Although cliched, George Galloway’s saying: ‘decades where nothing happens and weeks where decades happen’, (incorrectly attributed to V.I Lenin) is appropriate given recent changes taking place in South Africa’s electricity industry.
Since cabinet’s adoption of the White Paper on the Energy Policy in December 1998 as South Africa’s energy blueprint, government has attempted with little headway to restructure the country’s electricity sector. Uppermost in the reform plans has been the break-up of the vertically-integrated electricity utility Eskom into separate generation, transmission and distribution entities companies. Introduction of competition and private sector participation in the power sector were identified as key steps to realise the White Paper’s stated objectives.
After inertia of more than two decades, there appears to be some movement in the direction outlined in the 1998 policy document. Propelled by different drivers and not following steps sketched out in the White Paper, recent policy initiatives and regulatory reforms seem to be leading to an overhaul of the country’s electricity industry. With functional separation of generation, transmission and distribution complete, Eskom’s unbundling appears to be proceeding as planned. The next big step is the licensing of the National Transmission Company as an Eskom subsidiary. The utility is also making bold moves to enter the renewable energy space.
R131bn climate finance deal
Although details are still scanty and a lot must still be negotiated, something likely to have the greatest impact on the electricity industry is the R131-billion financing partnership that South Africa concluded with France, Germany, the UK, the US and the European Union (EU) on the side-lines of the 26th United Nations Conference of Parties (COP26). The aim of the transaction is to shift South Africa’s electricity from its overdependence on coal. The funds will also be used to develop the country’s green hydrogen sectors and capacities to manufacture electric vehicles.

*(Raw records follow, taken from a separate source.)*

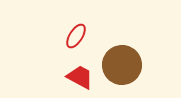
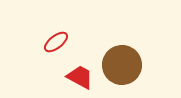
red ellipse: moved 20 px left, 6 px down; rotated 20 degrees clockwise
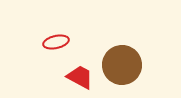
red ellipse: rotated 25 degrees clockwise
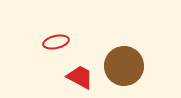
brown circle: moved 2 px right, 1 px down
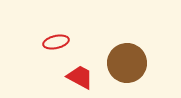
brown circle: moved 3 px right, 3 px up
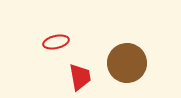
red trapezoid: rotated 52 degrees clockwise
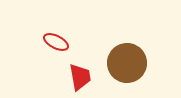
red ellipse: rotated 40 degrees clockwise
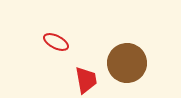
red trapezoid: moved 6 px right, 3 px down
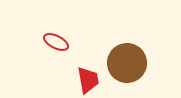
red trapezoid: moved 2 px right
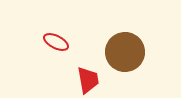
brown circle: moved 2 px left, 11 px up
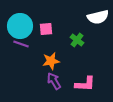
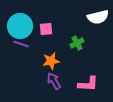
green cross: moved 3 px down; rotated 24 degrees clockwise
pink L-shape: moved 3 px right
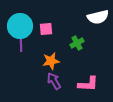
purple line: rotated 70 degrees clockwise
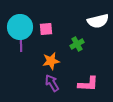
white semicircle: moved 4 px down
cyan circle: moved 1 px down
green cross: moved 1 px down
purple arrow: moved 2 px left, 2 px down
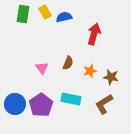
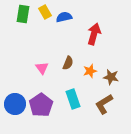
cyan rectangle: moved 2 px right; rotated 60 degrees clockwise
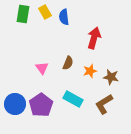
blue semicircle: rotated 84 degrees counterclockwise
red arrow: moved 4 px down
cyan rectangle: rotated 42 degrees counterclockwise
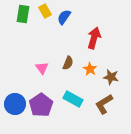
yellow rectangle: moved 1 px up
blue semicircle: rotated 42 degrees clockwise
orange star: moved 2 px up; rotated 24 degrees counterclockwise
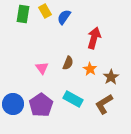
brown star: rotated 28 degrees clockwise
blue circle: moved 2 px left
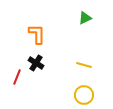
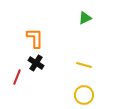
orange L-shape: moved 2 px left, 4 px down
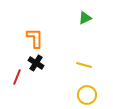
yellow circle: moved 3 px right
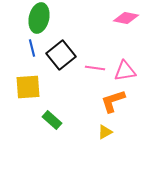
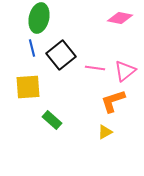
pink diamond: moved 6 px left
pink triangle: rotated 30 degrees counterclockwise
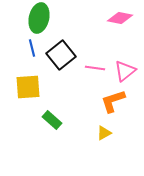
yellow triangle: moved 1 px left, 1 px down
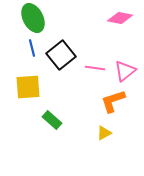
green ellipse: moved 6 px left; rotated 40 degrees counterclockwise
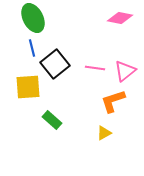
black square: moved 6 px left, 9 px down
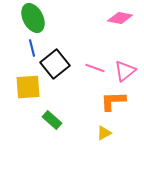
pink line: rotated 12 degrees clockwise
orange L-shape: rotated 16 degrees clockwise
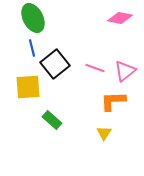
yellow triangle: rotated 28 degrees counterclockwise
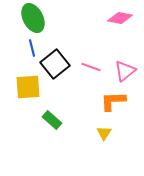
pink line: moved 4 px left, 1 px up
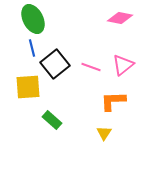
green ellipse: moved 1 px down
pink triangle: moved 2 px left, 6 px up
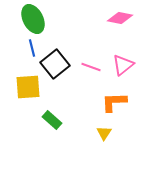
orange L-shape: moved 1 px right, 1 px down
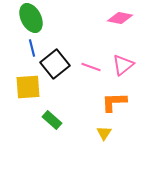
green ellipse: moved 2 px left, 1 px up
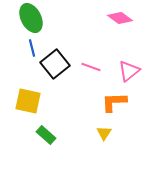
pink diamond: rotated 25 degrees clockwise
pink triangle: moved 6 px right, 6 px down
yellow square: moved 14 px down; rotated 16 degrees clockwise
green rectangle: moved 6 px left, 15 px down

Other potential game-changers are the regulatory changes introduced in October 2020 which have opened the door for municipalities to procure new generation capacity. The move to allow organs of state at sub-national levels to generate and procure electricity takes place parallel to the entry of private sector players in electricity generation. Migration of wealthier residents and businesses off the grid through installation of photovoltaic (PV) systems on their rooftops, is also gathering pace.
With all these developments, important questions arise. Is South Africa’s power sector unravelling for good? Are we witnessing an energy transition, where the country is moving away from its dependence on fossil fuels? How are workers, their organisations and communities responding to these changes?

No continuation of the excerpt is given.